- _WHAT THIS TASK INVOLVES_
The lines to repeat are those below from the one containing "nihmspeshawar@gmail.com" down to the one containing "UK Fisheries is", both included; reproduce them exactly and nothing else.

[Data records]
+--

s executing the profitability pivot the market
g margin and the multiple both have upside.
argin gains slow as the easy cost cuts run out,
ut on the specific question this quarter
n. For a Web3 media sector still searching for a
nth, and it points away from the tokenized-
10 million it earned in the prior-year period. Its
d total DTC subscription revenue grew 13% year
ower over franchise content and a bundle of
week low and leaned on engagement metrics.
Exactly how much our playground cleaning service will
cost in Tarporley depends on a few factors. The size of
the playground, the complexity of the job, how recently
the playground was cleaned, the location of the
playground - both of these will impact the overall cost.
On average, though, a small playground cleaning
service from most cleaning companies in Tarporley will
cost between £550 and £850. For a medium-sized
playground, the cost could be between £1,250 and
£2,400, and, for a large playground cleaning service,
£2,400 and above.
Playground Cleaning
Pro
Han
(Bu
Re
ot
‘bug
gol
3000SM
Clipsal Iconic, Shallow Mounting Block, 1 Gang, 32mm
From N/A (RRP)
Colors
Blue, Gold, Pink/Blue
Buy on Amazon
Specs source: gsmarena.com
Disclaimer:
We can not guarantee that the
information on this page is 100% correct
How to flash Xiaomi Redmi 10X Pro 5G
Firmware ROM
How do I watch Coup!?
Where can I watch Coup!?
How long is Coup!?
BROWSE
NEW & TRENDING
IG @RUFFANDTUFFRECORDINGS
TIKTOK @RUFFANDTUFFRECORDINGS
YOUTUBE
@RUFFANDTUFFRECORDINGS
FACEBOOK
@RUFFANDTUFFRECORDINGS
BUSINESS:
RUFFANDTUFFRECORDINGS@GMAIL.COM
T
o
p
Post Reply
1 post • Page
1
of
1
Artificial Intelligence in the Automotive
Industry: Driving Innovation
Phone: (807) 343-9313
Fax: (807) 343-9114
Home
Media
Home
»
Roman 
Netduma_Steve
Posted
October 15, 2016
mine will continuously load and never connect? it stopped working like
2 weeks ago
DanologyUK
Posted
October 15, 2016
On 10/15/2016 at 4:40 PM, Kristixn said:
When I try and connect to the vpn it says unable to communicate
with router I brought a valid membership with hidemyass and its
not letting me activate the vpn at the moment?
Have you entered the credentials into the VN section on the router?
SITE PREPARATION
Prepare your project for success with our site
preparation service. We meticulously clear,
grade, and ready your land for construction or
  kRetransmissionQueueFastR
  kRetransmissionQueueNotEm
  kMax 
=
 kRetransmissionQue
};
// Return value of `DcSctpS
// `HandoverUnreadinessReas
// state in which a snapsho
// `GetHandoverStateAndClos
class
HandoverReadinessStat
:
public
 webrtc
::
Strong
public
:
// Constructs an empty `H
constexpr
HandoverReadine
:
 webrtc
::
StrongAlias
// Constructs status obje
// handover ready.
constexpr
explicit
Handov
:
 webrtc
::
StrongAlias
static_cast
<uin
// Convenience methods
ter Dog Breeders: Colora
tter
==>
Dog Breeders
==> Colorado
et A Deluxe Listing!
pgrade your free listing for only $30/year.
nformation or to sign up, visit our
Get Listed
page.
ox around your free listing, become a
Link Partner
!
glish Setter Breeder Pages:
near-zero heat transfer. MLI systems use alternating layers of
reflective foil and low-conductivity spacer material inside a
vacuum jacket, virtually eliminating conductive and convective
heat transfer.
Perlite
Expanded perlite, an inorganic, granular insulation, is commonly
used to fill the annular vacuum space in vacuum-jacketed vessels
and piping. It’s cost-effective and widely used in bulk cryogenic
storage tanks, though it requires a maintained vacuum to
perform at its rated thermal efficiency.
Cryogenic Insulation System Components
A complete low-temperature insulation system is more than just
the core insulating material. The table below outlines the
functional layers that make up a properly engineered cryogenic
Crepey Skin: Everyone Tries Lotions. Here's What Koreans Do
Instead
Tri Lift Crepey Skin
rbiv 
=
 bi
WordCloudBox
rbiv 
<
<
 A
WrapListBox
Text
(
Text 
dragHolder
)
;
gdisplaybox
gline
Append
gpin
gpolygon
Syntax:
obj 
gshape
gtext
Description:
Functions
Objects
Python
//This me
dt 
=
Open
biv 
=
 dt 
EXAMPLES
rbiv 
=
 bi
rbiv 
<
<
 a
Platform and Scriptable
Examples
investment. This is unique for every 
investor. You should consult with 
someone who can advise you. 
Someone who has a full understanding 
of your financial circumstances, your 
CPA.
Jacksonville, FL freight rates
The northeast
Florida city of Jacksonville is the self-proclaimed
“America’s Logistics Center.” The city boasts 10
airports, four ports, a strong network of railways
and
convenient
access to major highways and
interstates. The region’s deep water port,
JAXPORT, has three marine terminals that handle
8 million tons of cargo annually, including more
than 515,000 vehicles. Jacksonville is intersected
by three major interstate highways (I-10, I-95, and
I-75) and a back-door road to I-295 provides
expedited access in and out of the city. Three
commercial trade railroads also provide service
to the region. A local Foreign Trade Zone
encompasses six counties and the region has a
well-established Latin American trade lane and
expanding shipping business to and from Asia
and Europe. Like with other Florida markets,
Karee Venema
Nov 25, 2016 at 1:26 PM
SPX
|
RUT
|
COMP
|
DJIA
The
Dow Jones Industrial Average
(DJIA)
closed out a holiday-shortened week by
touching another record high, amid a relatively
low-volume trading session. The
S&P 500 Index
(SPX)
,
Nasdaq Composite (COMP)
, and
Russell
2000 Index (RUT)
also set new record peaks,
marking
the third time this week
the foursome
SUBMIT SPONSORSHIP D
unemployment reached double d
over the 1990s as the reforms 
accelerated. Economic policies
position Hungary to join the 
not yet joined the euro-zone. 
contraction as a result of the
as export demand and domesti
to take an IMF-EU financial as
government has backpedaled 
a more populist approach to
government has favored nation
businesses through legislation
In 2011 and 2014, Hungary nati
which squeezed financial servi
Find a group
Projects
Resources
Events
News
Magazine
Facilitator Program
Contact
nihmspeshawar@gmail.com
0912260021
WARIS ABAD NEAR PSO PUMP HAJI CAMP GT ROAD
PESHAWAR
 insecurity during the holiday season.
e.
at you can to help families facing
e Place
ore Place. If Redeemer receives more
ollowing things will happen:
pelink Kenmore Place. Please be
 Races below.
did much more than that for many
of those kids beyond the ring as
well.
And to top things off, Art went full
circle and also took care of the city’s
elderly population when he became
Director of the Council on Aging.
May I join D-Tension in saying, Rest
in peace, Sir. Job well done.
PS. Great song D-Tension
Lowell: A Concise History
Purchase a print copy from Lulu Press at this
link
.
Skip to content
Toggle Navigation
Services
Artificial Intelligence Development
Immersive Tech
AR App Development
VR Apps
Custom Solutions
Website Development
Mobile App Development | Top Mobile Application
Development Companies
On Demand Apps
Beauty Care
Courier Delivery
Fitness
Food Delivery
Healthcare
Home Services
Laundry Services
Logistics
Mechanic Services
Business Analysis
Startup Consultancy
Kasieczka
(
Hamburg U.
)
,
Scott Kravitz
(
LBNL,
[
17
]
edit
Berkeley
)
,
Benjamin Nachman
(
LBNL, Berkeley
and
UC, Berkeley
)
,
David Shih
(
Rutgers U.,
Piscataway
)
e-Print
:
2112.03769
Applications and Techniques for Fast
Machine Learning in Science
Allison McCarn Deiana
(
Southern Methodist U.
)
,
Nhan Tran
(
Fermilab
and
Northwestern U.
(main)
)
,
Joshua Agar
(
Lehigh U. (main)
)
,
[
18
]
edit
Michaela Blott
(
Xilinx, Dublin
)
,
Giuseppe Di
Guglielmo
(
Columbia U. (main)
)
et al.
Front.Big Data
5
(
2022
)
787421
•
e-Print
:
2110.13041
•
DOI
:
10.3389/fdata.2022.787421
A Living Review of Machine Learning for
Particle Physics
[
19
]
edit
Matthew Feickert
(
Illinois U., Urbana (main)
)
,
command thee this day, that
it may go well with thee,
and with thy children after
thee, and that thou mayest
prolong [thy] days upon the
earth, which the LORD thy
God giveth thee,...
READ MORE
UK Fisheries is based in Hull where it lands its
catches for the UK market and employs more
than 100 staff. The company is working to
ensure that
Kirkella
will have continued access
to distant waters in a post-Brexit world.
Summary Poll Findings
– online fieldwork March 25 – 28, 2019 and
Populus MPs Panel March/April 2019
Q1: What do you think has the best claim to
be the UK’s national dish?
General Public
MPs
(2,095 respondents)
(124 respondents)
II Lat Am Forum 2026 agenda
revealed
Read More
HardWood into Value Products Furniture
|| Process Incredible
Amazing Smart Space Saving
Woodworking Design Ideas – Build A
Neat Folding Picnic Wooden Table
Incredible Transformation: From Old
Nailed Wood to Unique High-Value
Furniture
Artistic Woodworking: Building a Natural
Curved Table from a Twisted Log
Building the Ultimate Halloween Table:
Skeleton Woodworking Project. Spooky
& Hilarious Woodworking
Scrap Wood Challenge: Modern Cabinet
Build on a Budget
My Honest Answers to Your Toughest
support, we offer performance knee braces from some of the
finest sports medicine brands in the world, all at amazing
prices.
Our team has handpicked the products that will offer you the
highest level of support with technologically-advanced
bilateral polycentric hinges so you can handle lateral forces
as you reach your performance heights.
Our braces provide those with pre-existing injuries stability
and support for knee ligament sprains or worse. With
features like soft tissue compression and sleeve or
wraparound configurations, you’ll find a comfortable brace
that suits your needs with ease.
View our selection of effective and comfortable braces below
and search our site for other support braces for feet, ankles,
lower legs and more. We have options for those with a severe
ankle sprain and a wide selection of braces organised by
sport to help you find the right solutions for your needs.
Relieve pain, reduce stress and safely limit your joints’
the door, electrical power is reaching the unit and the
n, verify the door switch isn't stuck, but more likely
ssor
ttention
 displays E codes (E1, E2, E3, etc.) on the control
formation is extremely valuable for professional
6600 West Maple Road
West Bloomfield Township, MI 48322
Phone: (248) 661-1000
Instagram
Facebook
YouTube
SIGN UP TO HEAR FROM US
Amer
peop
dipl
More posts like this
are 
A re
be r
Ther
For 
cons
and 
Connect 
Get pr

+--

- _EXERCISE RESPONSE_
nihmspeshawar@gmail.com
0912260021
WARIS ABAD NEAR PSO PUMP HAJI CAMP GT ROAD
PESHAWAR
 insecurity during the holiday season.
e.
at you can to help families facing
e Place
ore Place. If Redeemer receives more
ollowing things will happen:
pelink Kenmore Place. Please be
 Races below.
did much more than that for many
of those kids beyond the ring as
well.
And to top things off, Art went full
circle and also took care of the city’s
elderly population when he became
Director of the Council on Aging.
May I join D-Tension in saying, Rest
in peace, Sir. Job well done.
PS. Great song D-Tension
Lowell: A Concise History
Purchase a print copy from Lulu Press at this
link
.
Skip to content
Toggle Navigation
Services
Artificial Intelligence Development
Immersive Tech
AR App Development
VR Apps
Custom Solutions
Website Development
Mobile App Development | Top Mobile Application
Development Companies
On Demand Apps
Beauty Care
Courier Delivery
Fitness
Food Delivery
Healthcare
Home Services
Laundry Services
Logistics
Mechanic Services
Business Analysis
Startup Consultancy
Kasieczka
(
Hamburg U.
)
,
Scott Kravitz
(
LBNL,
[
17
]
edit
Berkeley
)
,
Benjamin Nachman
(
LBNL, Berkeley
and
UC, Berkeley
)
,
David Shih
(
Rutgers U.,
Piscataway
)
e-Print
:
2112.03769
Applications and Techniques for Fast
Machine Learning in Science
Allison McCarn Deiana
(
Southern Methodist U.
)
,
Nhan Tran
(
Fermilab
and
Northwestern U.
(main)
)
,
Joshua Agar
(
Lehigh U. (main)
)
,
[
18
]
edit
Michaela Blott
(
Xilinx, Dublin
)
,
Giuseppe Di
Guglielmo
(
Columbia U. (main)
)
et al.
Front.Big Data
5
(
2022
)
787421
•
e-Print
:
2110.13041
•
DOI
:
10.3389/fdata.2022.787421
A Living Review of Machine Learning for
Particle Physics
[
19
]
edit
Matthew Feickert
(
Illinois U., Urbana (main)
)
,
command thee this day, that
it may go well with thee,
and with thy children after
thee, and that thou mayest
prolong [thy] days upon the
earth, which the LORD thy
God giveth thee,...
READ MORE
UK Fisheries is based in Hull where it lands its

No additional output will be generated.